Ao declarar que o governo não conseguirá zerar o déficit fiscal em 2024, o presidente enfraquece Fernando Haddad e seu esforço de negociar medidas para o equilíbrio das contas públicas. Com isso, ameaça desmontar o arcabouço fiscal antes mesmo de ele entrar em vigor

Crédito:  Fátima Meira

Rui Costa e Lula no Palácio do Planalto, dia 25: o ministro da Casa Civil não queria cortes no PAC e venceu o embate com Haddad (Crédito: Fátima Meira)

Por Regina Pitoscia

RESUMO

• Depois do esforço de Haddad em conquistar o mercado, Lula diz que dificilmente governo vai zerar o déficit
• Haddad ficou sem chão ao negociar com o Congresso as medidas essenciais para o equilíbrio fiscal
• Lula colocou em risco o controle da inflação, queda dos juros, financiamento da dívida pública e o crescimento do PIB
• A argumentação é de que não se pode fazer cortes de investimentos em obras que contemplam políticas sociais
• Decisão de aceitar rombo nas contas públicas expõe divergências entre os ministros
• Mas embate entre Rui Costa, que não queria cortes no PAC, e Haddad pode não passar de jogo de cena, diz analista

 

Desacreditado no início, Fernando Haddad conquistou o mercado e era considerado o negociador mais confiável do governo no Congresso. Conseguiu uma enorme vitória com a aprovação em agosto do arcabouço fiscal, substituto do teto de gastos, considerado o principal pilar de uma política fiscal responsável. Mas o ministro da Fazenda passou a viver uma tempestade perfeita desde o dia 27, quando Lula declarou num café da manhã com jornalistas que dificilmente o governo cumprirá a meta oficial de zerar o déficit fiscal em 2024 e que muitas vezes o mercado é “ganancioso” e cobra algo irreal do governo.

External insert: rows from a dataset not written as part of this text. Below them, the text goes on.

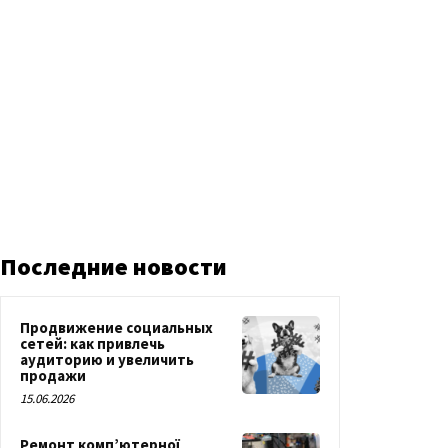
Последние новости
Продвижение социальных
сетей: как привлечь
аудиторию и увеличить
продажи
15.06.2026
Ремонт комп’ютерної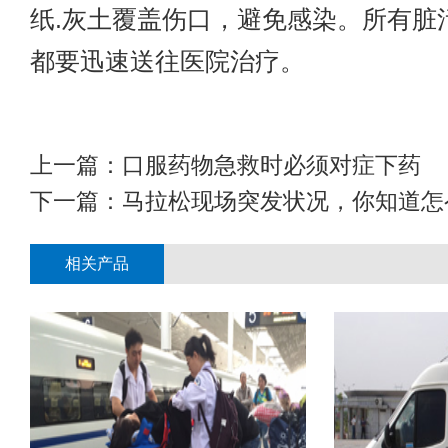
纸.灰土覆盖伤口，避免感染。所有脏
都要迅速送往医院治疗。
上一篇：
口服药物急救时必须对症下药
下一篇：
马拉松现场突发状况，你知道怎
相关产品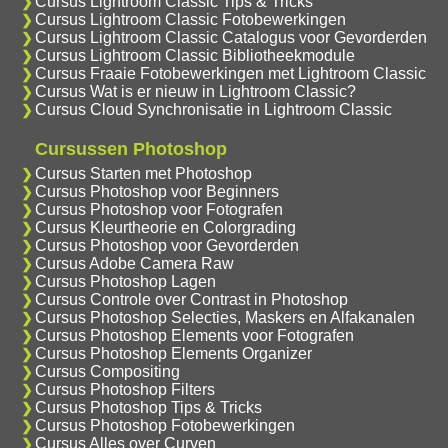
Cursus Lightroom Classic Tips & Tricks
Cursus Lightroom Classic Fotobewerkingen
Cursus Lightroom Classic Catalogus voor Gevorderden
Cursus Lightroom Classic Bibliotheekmodule
Cursus Fraaie Fotobewerkingen met Lightroom Classic
Cursus Wat is er nieuw in Lightroom Classic?
Cursus Cloud Synchronisatie in Lightroom Classic
Cursussen Photoshop
Cursus Starten met Photoshop
Cursus Photoshop voor Beginners
Cursus Photoshop voor Fotografen
Cursus Kleurtheorie en Colorgrading
Cursus Photoshop voor Gevorderden
Cursus Adobe Camera Raw
Cursus Photoshop Lagen
Cursus Controle over Contrast in Photoshop
Cursus Photoshop Selecties, Maskers en Alfakanalen
Cursus Photoshop Elements voor Fotografen
Cursus Photoshop Elements Organizer
Cursus Compositing
Cursus Photoshop Filters
Cursus Photoshop Tips & Tricks
Cursus Photoshop Fotobewerkingen
Cursus Alles over Curven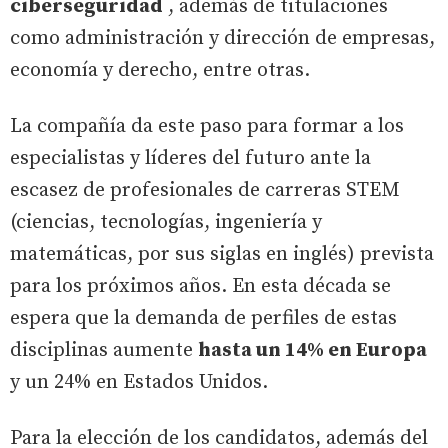
ciberseguridad
, además de titulaciones
como administración y dirección de empresas,
economía y derecho, entre otras.
La compañía da este paso para formar a los
especialistas y líderes del futuro ante la
escasez de profesionales de carreras STEM
(ciencias, tecnologías, ingeniería y
matemáticas, por sus siglas en inglés) prevista
para los próximos años. En esta década se
espera que la demanda de perfiles de estas
disciplinas aumente
hasta un 14% en Europa
y un 24% en Estados Unidos.
Para la elección de los candidatos, además del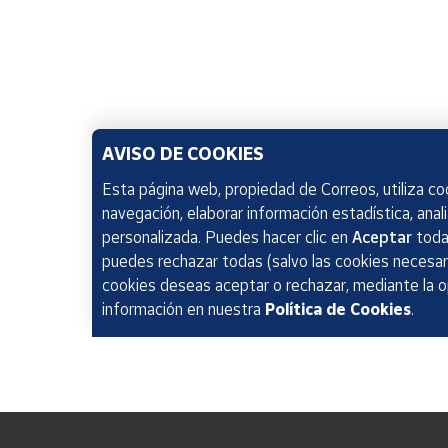
AVISO DE COOKIES
Esta página web, propiedad de Correos, utiliza coo
navegación, elaborar información estadística, anal
personalizada. Puedes hacer clic en
Aceptar
todas
puedes rechazar todas (salvo las cookies necesari
cookies deseas aceptar o rechazar, mediante la 
información en nuestra
Política de Cookies
.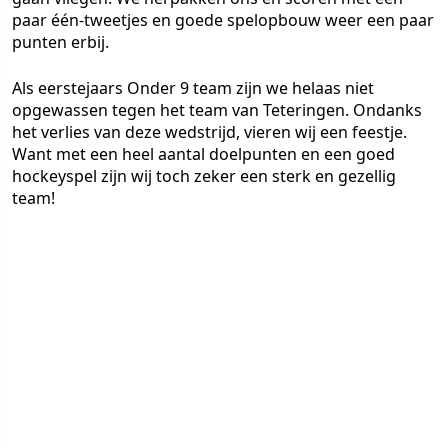
paar één-tweetjes en goede spelopbouw weer een paar
punten erbij.
Als eerstejaars Onder 9 team zijn we helaas niet
opgewassen tegen het team van Teteringen. Ondanks
het verlies van deze wedstrijd, vieren wij een feestje.
Want met een heel aantal doelpunten en een goed
hockeyspel zijn wij toch zeker een sterk en gezellig
team!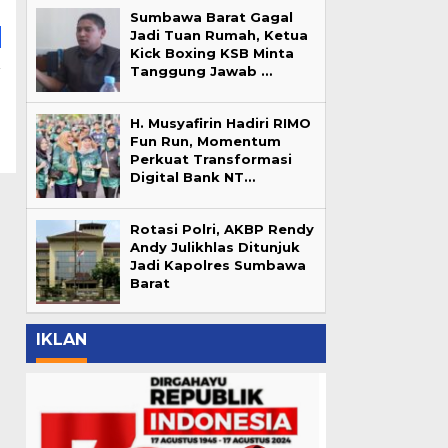
Sumbawa Barat Gagal
Jadi Tuan Rumah, Ketua
Kick Boxing KSB Minta
Tanggung Jawab …
a
a
h
H. Musyafirin Hadiri RIMO
Fun Run, Momentum
Perkuat Transformasi
Digital Bank NT…
Rotasi Polri, AKBP Rendy
Andy Julikhlas Ditunjuk
Jadi Kapolres Sumbawa
Barat
IKLAN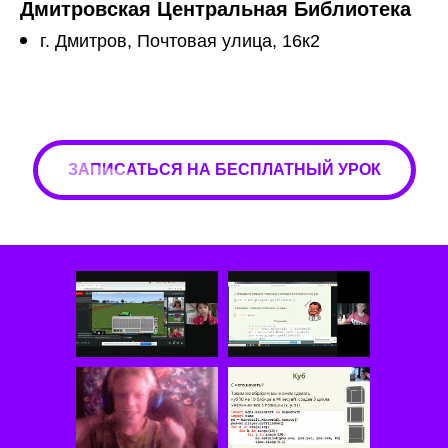
Дмитровская Центральная Библиотека
г. Дмитров, Почтовая улица, 16к2
ЗАПИСАТЬСЯ НА БЕСПЛАТНЫЙ УРОК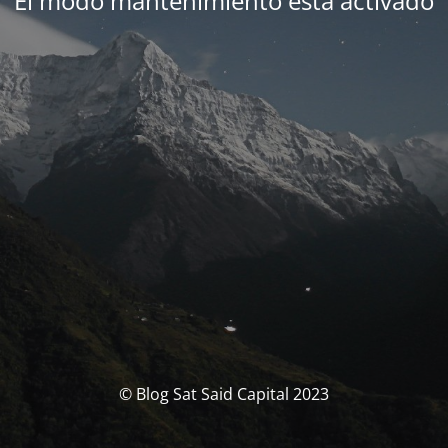
El modo mantenimiento está activado
© Blog Sat Said Capital 2023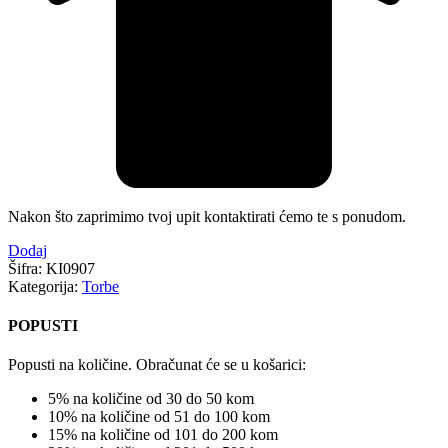
Nakon što zaprimimo tvoj upit kontaktirati ćemo te s ponudom.
Dodaj
Šifra:
KI0907
Kategorija:
Torbe
POPUSTI
Popusti na količine. Obračunat će se u košarici:
5% na količine od 30 do 50 kom
10% na količine od 51 do 100 kom
15% na količine od 101 do 200 kom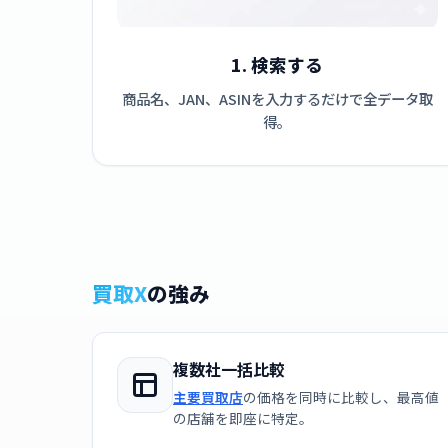
1. 検索する
商品名、JAN、ASINを入力するだけで全データ取
得。
買取X
の強み
複数社一括比較
主要買取店
の価格を同時に比較し、最高値
の店舗を即座に特定。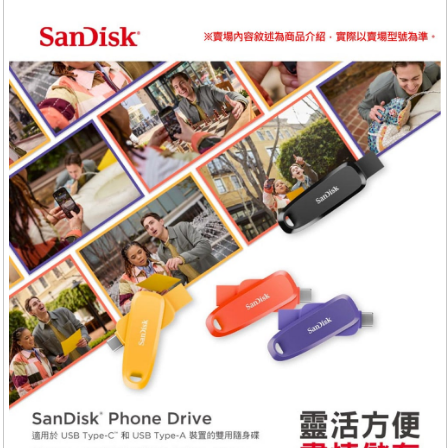
服務
退換貨
關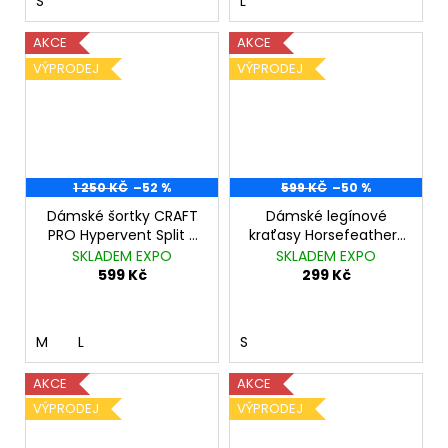
S
L
AKCE
AKCE
VÝPRODEJ
VÝPRODEJ
1 250 KČ
–52 %
599 KČ
–50 %
Dámské šortky CRAFT
Dámské legínové
PRO Hypervent Split 2
kraťasy Horsefeathers
růžová
Tikka typo
SKLADEM EXPO
SKLADEM EXPO
599 Kč
299 Kč
M
L
S
AKCE
AKCE
VÝPRODEJ
VÝPRODEJ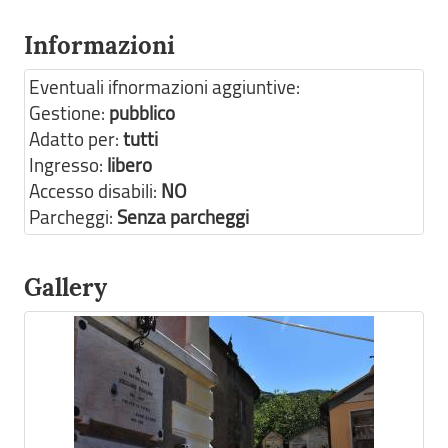
Informazioni
Eventuali ifnormazioni aggiuntive:
Gestione:
pubblico
Adatto per:
tutti
Ingresso:
libero
Accesso disabili:
NO
Parcheggi:
Senza parcheggi
Gallery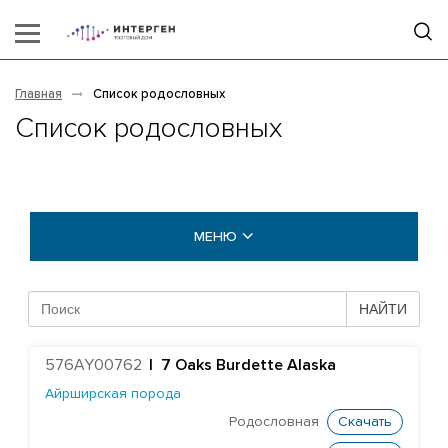
Главная
Список родословных
Список родословных
МЕНЮ
БЫКИ COGENT
НАЙТИ
БЫКИ STGEN
576AY00762
|
7 Oaks Burdette Alaska
Абердин-ангусская порода
Айрширская порода
Айрширская порода
Родословная
Скачать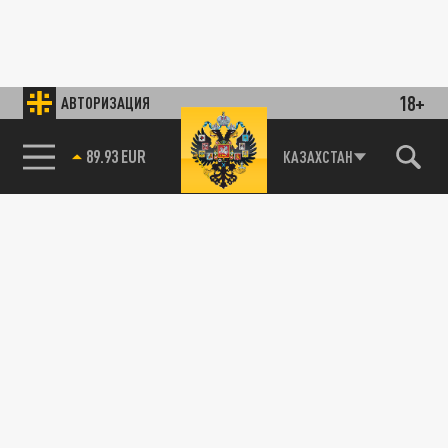
18+
АВТОРИЗАЦИЯ
89.93 EUR
КАЗАХСТАН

Segundo o mandatário, o rombo nas contas públicas pode ficar entre 0,25% a 0,5% do PIB sem nenhum problema. “Tudo o que a gente puder fazer para cumprir a meta fiscal, a gente vai fazer. O que posso dizer é que ela não precisa ser zero. A gente não precisa disso”, defendeu.

Ao declarar que o governo não terá condições de cumprir o que prometeu, o presidente desautorizou e enfraqueceu Haddad, ministro próximo e de sua confiança, em seu esforço de negociar com o Congresso cada palmo de medidas essenciais para o equilíbrio fiscal.

Não foi só isso. O presidente fragilizou o governo e a si próprio ao dar munição para ataques da oposição. Pior ainda, ameaçou desmontar o arcabouço fiscal antes mesmo de ele entrar em vigor, colocando em risco:
• o controle da inflação,
• a queda dos juros,
• o financiamento da dívida pública,
• o próprio crescimento do País.

Na visão majoritária dos especialistas, ao ser parcimonioso com o estouro das contas, o presidente não tratou de um mero detalhe nas finanças. Mexeu com a espinha dorsal da economia e desestruturou as principais variáveis para sua condução.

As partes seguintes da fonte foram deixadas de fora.